• _Your task_
Read through the material below and copy each line in which the word "стали" occurs.

[[ Stored data open ]]

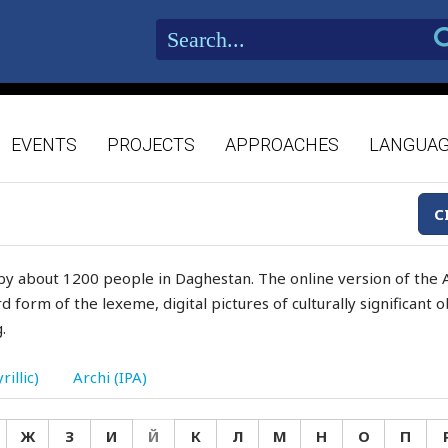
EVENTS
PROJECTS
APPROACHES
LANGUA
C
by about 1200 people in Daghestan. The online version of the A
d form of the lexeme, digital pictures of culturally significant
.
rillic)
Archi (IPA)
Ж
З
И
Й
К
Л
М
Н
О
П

[[ Stored data closed ]]
[[ Stored data open ]]

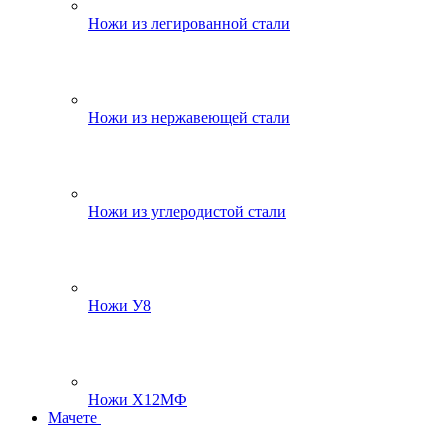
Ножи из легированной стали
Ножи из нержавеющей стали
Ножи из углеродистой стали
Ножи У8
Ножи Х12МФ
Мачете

[[ Stored data closed ]]

• _Output of the exercise_
Ножи из легированной стали
Ножи из нержавеющей стали
Ножи из углеродистой стали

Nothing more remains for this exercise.